It is time to update the trochaic analysis of presidential politics inaugrated in this space back in August 2008 when the system predicted Barack Obama's electoral victory.
The double trochee is the conventional standard for presidential names: Harry Truman, Lyndon Johnson, Richard Nixon, Warren Harding. The effect is heightened when the name is alliterative: Ronald Reagan, Calvin Coolidge, Woodrow Wilson. Nota bene (AKA BTW): A trochee flips the metrical pattern of an iamb: it consists of an accented beat followed by an unaccented one. Think of it this way: "Oklahoma" is a double trochee. Sing it. "Okla -homa, Okla-homa. We knew we belong to the land, / and the land we belong to is grand" -- Oscar Hammerstein's revision of Robert Frost's vision of the land in "The Gift Outright," whose composition is contemporaneous with that of "Oklahoma!"
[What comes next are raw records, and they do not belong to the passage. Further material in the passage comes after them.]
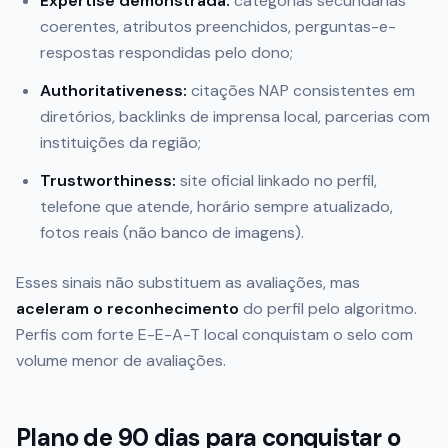
Expertise demonstrada:
categorias secundárias
coerentes, atributos preenchidos, perguntas-e-
respostas respondidas pelo dono;
Authoritativeness:
citações NAP consistentes em
diretórios, backlinks de imprensa local, parcerias com
instituições da região;
Trustworthiness:
site oficial linkado no perfil,
telefone que atende, horário sempre atualizado,
fotos reais (não banco de imagens).
Esses sinais não substituem as avaliações, mas
aceleram o reconhecimento
do perfil pelo algoritmo.
Perfis com forte E-E-A-T local conquistam o selo com
volume menor de avaliações.
Plano de 90 dias para conquistar o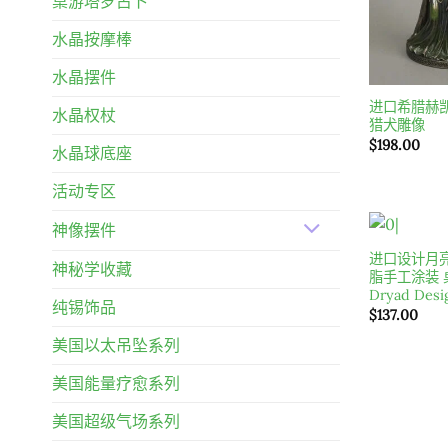
桌游塔罗占卜
水晶按摩棒
水晶摆件
进口希腊赫
水晶权杖
猎犬雕像
$
198.00
水晶球底座
活动专区
神像摆件
进口设计月
神秘学收藏
脂手工涂装 
Dryad Des
纯锡饰品
$
137.00
美国以太吊坠系列
美国能量疗愈系列
美国超级气场系列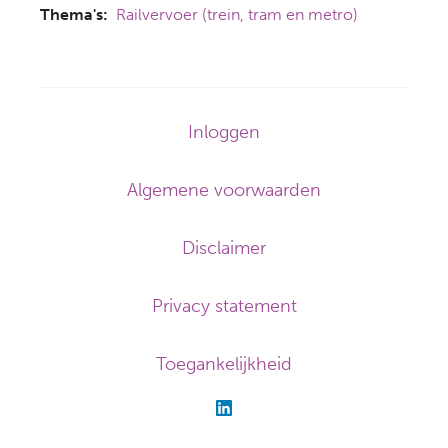
Thema's
Railvervoer (trein, tram en metro)
Footer-
Inloggen
menu
Algemene voorwaarden
Disclaimer
Privacy statement
Toegankelijkheid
None of the Republican candidates still in the running this year (Romney, Santorum, Paul, Gingrich, Huntsman, Perry) parses out as a double trochee. If Romney and Gingrich had normal first names, like Milton and Nathan, they would qualify, but it is too late for that. From the point of view of trochaic theory Ron Paul would be a disaster for the Republican Party.
Barack Obama's name parses out as an iamb (Barack = unstressed foot after stressed) followed by an amphibrach (Obama = long syllable sandwiched between two short ones). This is a vey difficult combination to defeat. Vice-President Joseph Biden is a pure example of the double trochee, and a safe choice, but the Democrats have an ace in the hole. If the Republicans nominate Romney and he runs well, Obama may propose that Biden and Hillary Clinton exchange positions. (He will have taken a page out of the Ronald Reagan playbook, where, if memory serves, Treasury Secretary Donald Regan and White House Chief of Staff James Baker swapped jobs in Ronnie's second administration.) There are compelling political reasons for this maneuver, and trochaic theory indicates that Hillary Clinton -- a dactyl followed by a trochee -- would not only strike the right metrical balance but would augment it the way the key change after the bridge in Jerome Kern's "All the Things You Are" raises the ante.
If you are wondering why the image of Franklin Roosevelt heads this piece, it's not only because last night we saw David Grubin's brilliant 1994 documentary FDR but because "Franklin Roosevelt" (trochee first, dactyl second) is metrically an exact inversion of "Hillary Clinton," thus creating a formidable chiasmus, and history loves a chiasmus, and you can look it up.